Jenny Walker version

Oh Johnny was a rover And today he sails away Ch: Heave away, my Johnny, heave away Oh Johnny was a rover And today he sails away Ch: Heave away, my bully boys, we're all bound to go As I was walking out one day, Down by the Albert Dock I heard an emigrant Irish girl Conversing with Tapscott "Good morning, Mister Tapscott, sir" "Good morn, my gel," sez he, "It's have you got a Packet Ship All bound for Amerikee?" "Oh yes, I've got a Packet Ship, I have got one or two. I've got the Jenny Walker, and I've got the Kangeroo." "I've got the Jenny Walker And today she does set sail, With five and fifty emigrants And a thousand bags o' male (meal)." Bad luck to thim Irish sailor boys, Bad luck to thim I say. For they all got drunk, and broke into me bunk And stole me clo'es away.

Henry Clay version

Sometimes we're bound for Liverpool, more times we're bound for France Ch: Heave away, my Johnny, heave away, away! Sometimes we're bound for Liverpool, more times we're bound for France Ch: And away, my Johnny boy, we're all bound to go! Oh, Johnny, you're a rover, and to-day you sail away. It's I will be your own sweetheart if you will only stay. As I walked out one morning down by the Clarence Dock, I chanced to hear an Irish girl conversing with Tapscott. "Oh, good morning, Mister Tapscott," "Good morn, my gal," says he; "Oh, it's have you got a packet ship for to carry me over the sea?" "Oh yes, I have a packet ship, a packet of note and fame; She's lying in the Waterloo Dock, and the Henry Clay's her name." "Bad luck unto the Henry Clay, and the day that she set sail, For them sailors got drunk, broke into me bunk and stole me clothes away. "It was at Castle Garden they landed me on shore, And if I marry a Yankee boy, I'll cross the seas no more."

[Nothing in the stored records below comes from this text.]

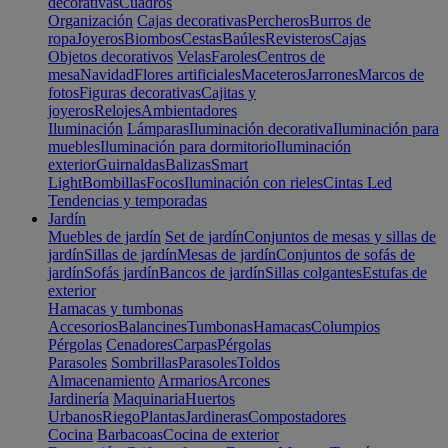
decorativas
Cuadros
Organización
Cajas decorativas
Percheros
Burros de
ropa
Joyeros
Biombos
Cestas
Baúles
Revisteros
Cajas
Objetos decorativos
Velas
Faroles
Centros de
mesa
Navidad
Flores artificiales
Maceteros
Jarrones
Marcos de
fotos
Figuras decorativas
Cajitas y
joyeros
Relojes
Ambientadores
Iluminación
Lámparas
Iluminación decorativa
Iluminación para
muebles
Iluminación para dormitorio
Iluminación
exterior
Guirnaldas
Balizas
Smart
Light
Bombillas
Focos
Iluminación con rieles
Cintas Led
Tendencias y temporadas
Jardín
Muebles de jardín
Set de jardín
Conjuntos de mesas y sillas de
jardín
Sillas de jardín
Mesas de jardín
Conjuntos de sofás de
jardín
Sofás jardín
Bancos de jardín
Sillas colgantes
Estufas de
exterior
Hamacas y tumbonas
Accesorios
Balancines
Tumbonas
Hamacas
Columpios
Pérgolas
Cenadores
Carpas
Pérgolas
Parasoles
Sombrillas
Parasoles
Toldos
Almacenamiento
Armarios
Arcones
Jardinería
Maquinaria
Huertos
Urbanos
Riego
Plantas
Jardineras
Compostadores
Cocina
Barbacoas
Cocina de exterior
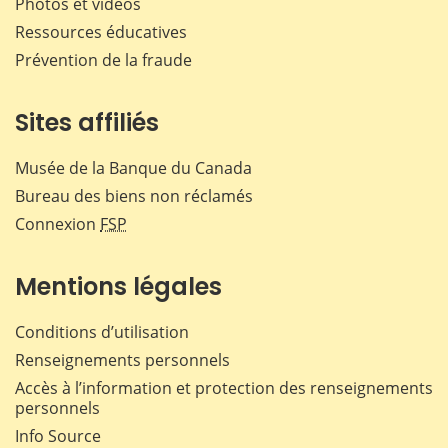
Photos et vidéos
Ressources éducatives
Prévention de la fraude
Sites affiliés
Musée de la Banque du Canada
Bureau des biens non réclamés
Connexion
FSP
Mentions légales
Conditions d’utilisation
Renseignements personnels
Accès à l’information et protection des renseignements
personnels
Info Source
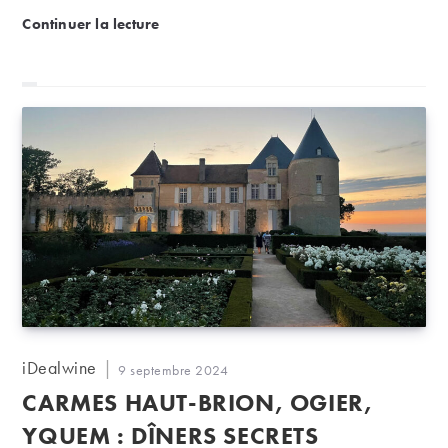
Enchères d’août : Grange des Pères, Bergerie de l’
Continuer la lecture
Auteur/autrice
iDealwine
Publication
9 septembre 2024
de
publiée :
CARMES HAUT-BRION, OGIER,
la
publication :
YQUEM : DÎNERS SECRETS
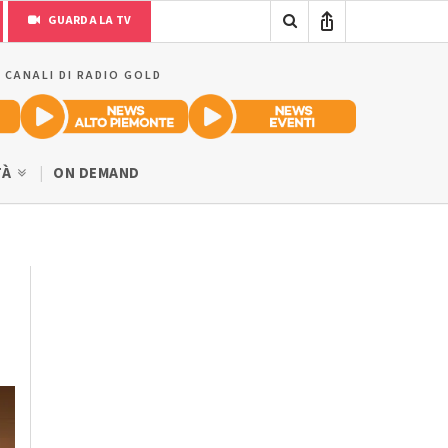
GUARDA LA TV
I CANALI DI RADIO GOLD
TÀ
ON DEMAND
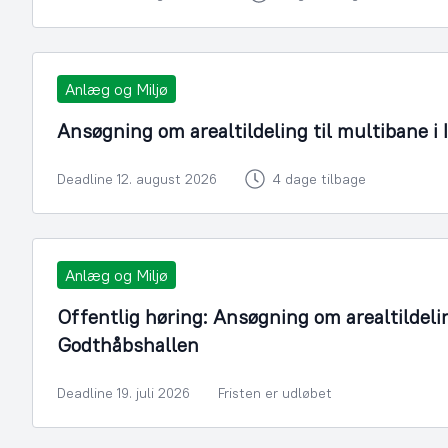
Anlæg og Miljø
Ansøgning om arealtildeling til multibane i 
Deadline 12. august 2026
4 dage tilbage
Anlæg og Miljø
Offentlig høring: Ansøgning om arealtildelin
Godthåbshallen
Deadline 19. juli 2026
Fristen er udløbet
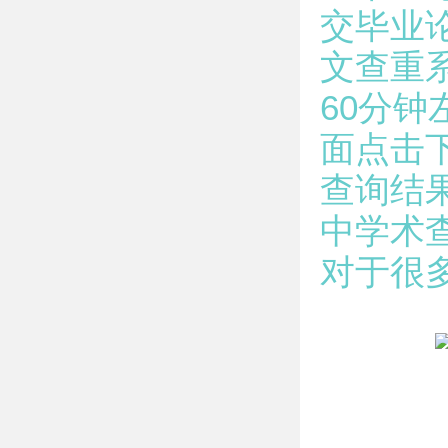
交毕业
文查重
60分
面点击
查询结
中学术
对于很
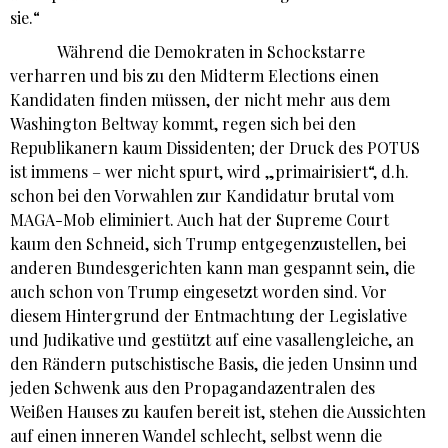
sie.“
Während die Demokraten in Schockstarre
verharren und bis zu den Midterm Elections einen
Kandidaten finden müssen, der nicht mehr aus dem
Washington Beltway kommt, regen sich bei den
Republikanern kaum Dissidenten; der Druck des POTUS
ist immens – wer nicht spurt, wird „primairisiert“, d.h.
schon bei den Vorwahlen zur Kandidatur brutal vom
MAGA-Mob eliminiert. Auch hat der Supreme Court
kaum den Schneid, sich Trump entgegenzustellen, bei
anderen Bundesgerichten kann man gespannt sein, die
auch schon von Trump eingesetzt worden sind. Vor
diesem Hintergrund der Entmachtung der Legislative
und Judikative und gestützt auf eine vasallengleiche, an
den Rändern putschistische Basis, die jeden Unsinn und
jeden Schwenk aus den Propagandazentralen des
Weißen Hauses zu kaufen bereit ist, stehen die Aussichten
auf einen inneren Wandel schlecht, selbst wenn die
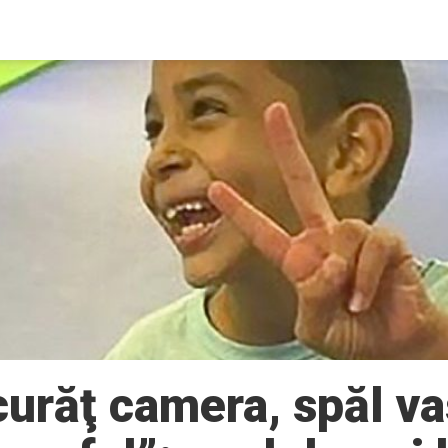
curăţ camera, spăl va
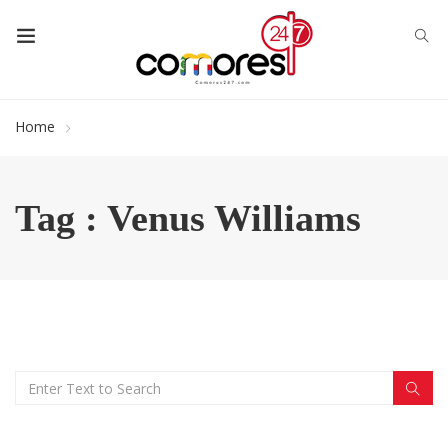
Home
Tag : Venus Williams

The final verses provided here, from Joanna Colcord’s Roll and Go, refer to Irish emigration to America in the 1850s, much of which passed through the ports of Liverpool. She offers two more verses, from a version possibly “brought to sea by some homesick English farmer-boy”:

It’s of a farmer’s daughter so beautiful, I’m told; Her father died and left her five hundred pounds in gold.

Her uncle and the squire rode out one summer’s day; Young William is in favor, her uncle he did say,

etc.

William Tapscott was the Liverpool agent for the Black Ball Line and Red Cross Line of American packet ships. Such emigrant house masters were notoriously shameless.